Here’s a list of common verbs that are followed by the dative case:

For example, the objects in these sentences need to be in the dative case, either by changing the article or by using a dative pronoun:

Ich helfe ihr.
I’m helping her.

Der Hund folgt mir.
The dog is following me. 

Ich kann dir nicht verzeihen.
I cannot forgive you.

The following verbs also require dative pronouns:

Gefallen To like Das Hemd gefällt mir.
(I like the shirt.)
Schmecken To taste Der Schnitzel schmeckt ihnen gut.
(The schnitzel tastes good to them.)
Wehtun To hurt Tut dir der Kopf weh?
(Does your head hurt?)
Fehlen To lack Ihr fehlen die Wörter.
(She lacks the words.)
Gehören To belong Das Buch gehört euch.
(The book belongs to you all.)
Passieren To happen Das ist uns passiert.
(That happened to us.)

Sentence Constructions that Require Dative Pronouns

There are also a number of sentence constructions where you have to use dative pronouns.

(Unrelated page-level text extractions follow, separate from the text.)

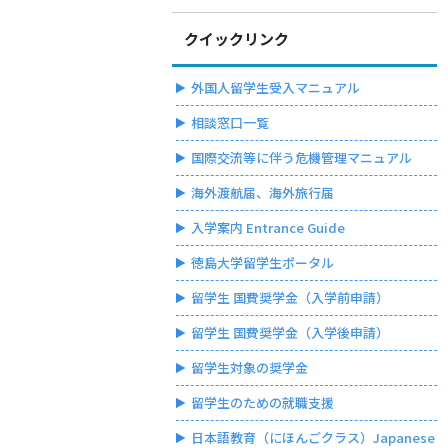
クイックリンク
外国人留学生受入マニュアル
相談窓口一覧
国際交流等に伴う危機管理マニュアル
海外渡航届、海外旅行届
入学案内 Entrance Guide
徳島大学留学生ポータル
留学生 国費奨学金（入学前申請）
留学生 国費奨学金（入学後申請）
留学生対象の奨学金
留学生のための就職支援
日本語教育（にほんごクラス）Japanese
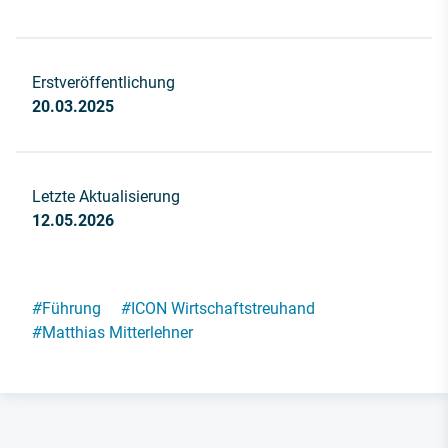
Erstveröffentlichung
20.03.2025
Letzte Aktualisierung
12.05.2026
#
Führung
#
ICON Wirtschaftstreuhand
#
Matthias Mitterlehner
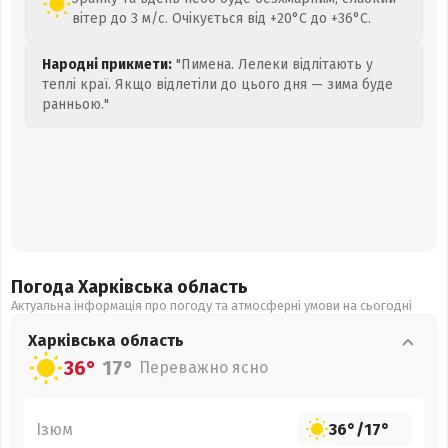
вітер до 3 м/с. Очікується від +20°C до +36°C.
Народні прикмети:
"Пимена. Лелеки відлітають у
теплі краї. Якщо відлетіли до цього дня — зима буде
ранньою."
Погода Харківська
область
Актуальна інформація про погоду та атмосферні умови на сьогодні
Харківська
область
36°
17°
Переважно ясно
Ізюм
36°
/
17°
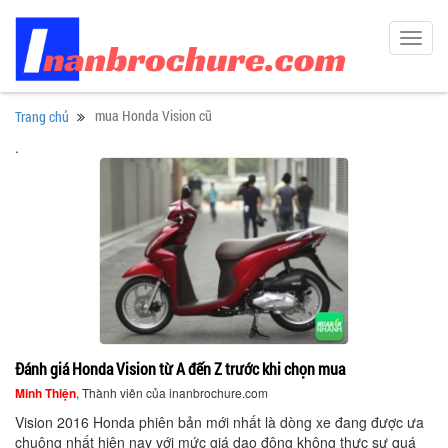
Toggl
navig
mua Honda Vision cũ
Trang chủ
.
Đánh giá Honda Vision từ A đến Z trước khi chọn mua
Minh Thiện
, Thành viên của inanbrochure.com
Vision 2016 Honda phiên bản mới nhất là dòng xe đang được ưa
chuộng nhất hiện nay với mức giá dao động không thực sư quá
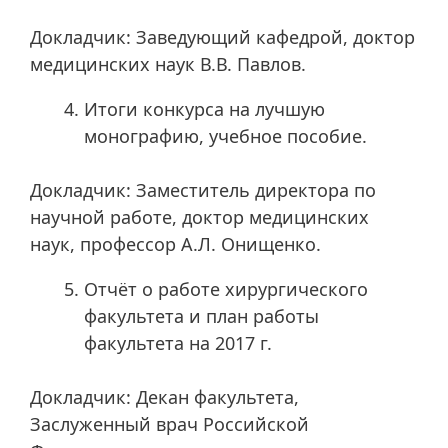
Докладчик: Заведующий кафедрой, доктор
медицинских наук В.В. Павлов.
Итоги конкурса на лучшую
монографию, учебное пособие.
Докладчик: Заместитель директора по
научной работе, доктор медицинских
наук, профессор А.Л. Онищенко.
Отчёт о работе хирургического
факультета и план работы
факультета на 2017 г.
Докладчик: Декан факультета,
Заслуженный врач Российской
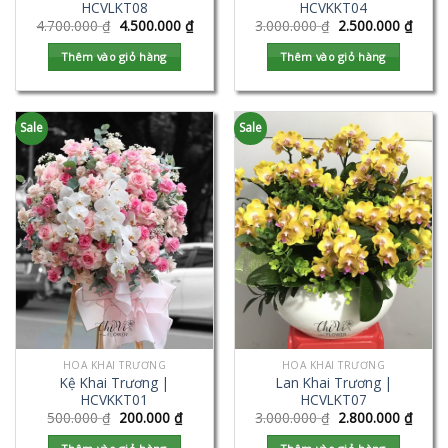
HCVLKT08
HCVKKT04
4.700.000
₫
4.500.000
₫
3.000.000
₫
2.500.000
₫
Thêm vào giỏ hàng
Thêm vào giỏ hàng
Sale
Sale
HOA KHAI TRƯƠNG
HOA KHAI TRƯƠNG
Kệ Khai Trương |
Lan Khai Trương |
HCVKKT01
HCVLKT07
500.000
₫
200.000
₫
3.000.000
₫
2.800.000
₫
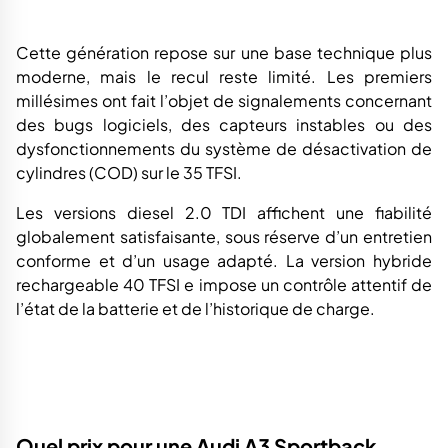
cylindres (COD) sur le 35 TFSI.
Les versions diesel 2.0 TDI affichent une fiabilité
globalement satisfaisante, sous réserve d’un entretien
conforme et d’un usage adapté. La version hybride
rechargeable 40 TFSI e impose un contrôle attentif de
l’état de la batterie et de l’historique de charge.
Quel prix pour une Audi A3 Sportback
occasion ?
Le prix d’une Audi A3 Sportback d’occasion varie
fortement selon la génération, la motorisation, le
kilométrage et le niveau de finition. La cote reste
globalement soutenue en raison de l’image premium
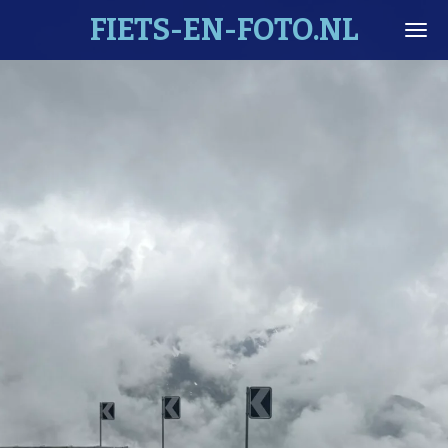
FIETS-EN-FOTO.NL
Ga
direct
naar
de
hoofdinhoud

Firstly, to talk about the temperature in relation to a person, one must use the dative case. For example:

Mir ist kalt.
I am cold.

Ihnen ist heiß.
They are hot.

You can’t say ich bin kalt or sie sind heiß, which are common literal translations from English. This is because in German you need to literally say that it is hot or cold, and then reflect it onto the person: “To me, it is hot.”

How to Practice Dative Pronouns in German

Learning without practice? Don’t let that be the case!

As you review your German dative pronouns, you’ll find that there are many resources online to help you practice. Here are a few great ones to start you off:


Now get to case work! You have the knowledge to master German dative pronouns and skyrocket your level of German.